Mr Rialas (R) was UK tax resident. He owned a UK fund management company (Argo) 50:50 with his business partner, Mr Cressman (C). R wanted to buy C's 50% stake in Argo (with a view to then selling 100% of Argo to a third party fund manager). A non-UK (Cypriot) trust, of which R and certain immediate family members were beneficiaries, was set up. The trust was the sole shareholder of Farkland Ventures Inc (Farkland), which entered into a loan agreement with a Greek company, Magnetic Corp, to finance the acquisition by Farkland of C's shares in Argo. Following the sale of C's shares in Argo to Farkland, dividends were paid to each R and Farkland. Subsequently, each of R and Farkland sold their 50% stake in Argo to the third party fund manager.

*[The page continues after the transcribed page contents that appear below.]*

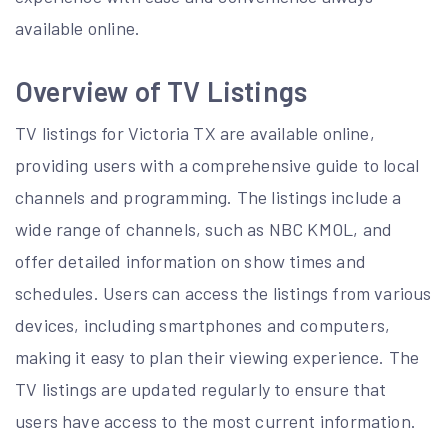
available online.
Overview of TV Listings
TV listings for Victoria TX are available online,
providing users with a comprehensive guide to local
channels and programming. The listings include a
wide range of channels, such as NBC KMOL, and
offer detailed information on show times and
schedules. Users can access the listings from various
devices, including smartphones and computers,
making it easy to plan their viewing experience. The
TV listings are updated regularly to ensure that
users have access to the most current information.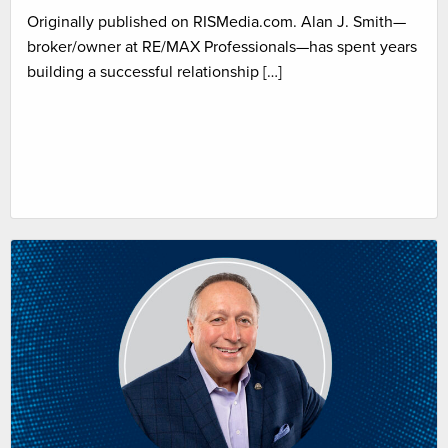
Originally published on RISMedia.com. Alan J. Smith—
broker/owner at RE/MAX Professionals—has spent years
building a successful relationship […]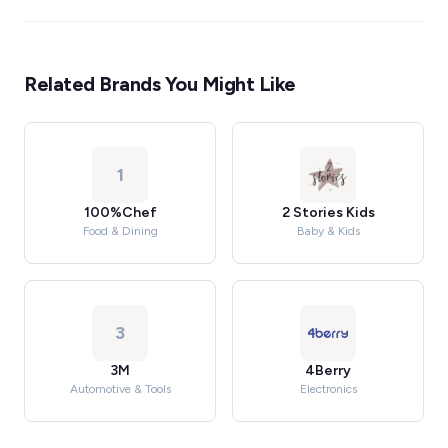
Related Brands You Might Like
1
100%Chef
2 Stories Kids
Food & Dining
Baby & Kids
3
3M
4Berry
Automotive & Tools
Electronics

HMRC alleged that R had made a "transfer" for TOAA purposes in respect of the Farkland arrangements.

The FTT determined that the £10 that R used to set up Farkland should not be regarded as a "transfer" for TOAA purposes, on the basis that the TOAA rules were intended to deter UK residents from transferring income-producing assets already owned (and not income-producing assets being set up). This part of the judgement might, depending on the facts, provide some comfort to private fund managers establishing non-UK general partner, management or advisory structures using small amounts of set-up capital.

As a separate point, the FTT also noted that in "exceptional" cases there could in principle be a transfer for TOAA purposes where a UK resident "procures" a transfer (even if the individual is not itself making a transfer itself). HMRC's argument in this case was that R had procured the Farkland structure, having effectively negotiated the arrangements himself. Although this argument was rejected by the FTT in this case (on the basis that there were commercial reasons for using a non-UK acquisition company and it could not be said that R procured C's decision to sell his 50% stake in Argo to Farkland), this should act as a warning that the TOAA rules cannot, in principle, be circumnavigated by the use of intermediary structures.

Input VAT on pre-incorporation legal fees incurred by director recoverable by company

In Koolmove Ltd v HMRC, the FTT has confirmed that a company (K) was able to recover input VAT on pre-incorporation costs incurred by its director in connection with K's business subject to satisfying the criteria in the relevant VAT regulations.

The director was employed by an unconnected company (X) which issued copyright infringement and breach of contract proceedings against him in respect of software he developed whilst employed by X.

Prior to incorporating K, the director incurred legal costs in successfully defending the claim made by X. After incorporating K (through which he intended to run his software business) he attempted to recover the VAT incurred on those legal costs.

Although there is a specific VAT regulation that provides that HMRC "may" permit pre-incorporation VAT cost recovery, this case provides some assurance that if the conditions in that regulation are satisfied the VAT recovery should be permitted.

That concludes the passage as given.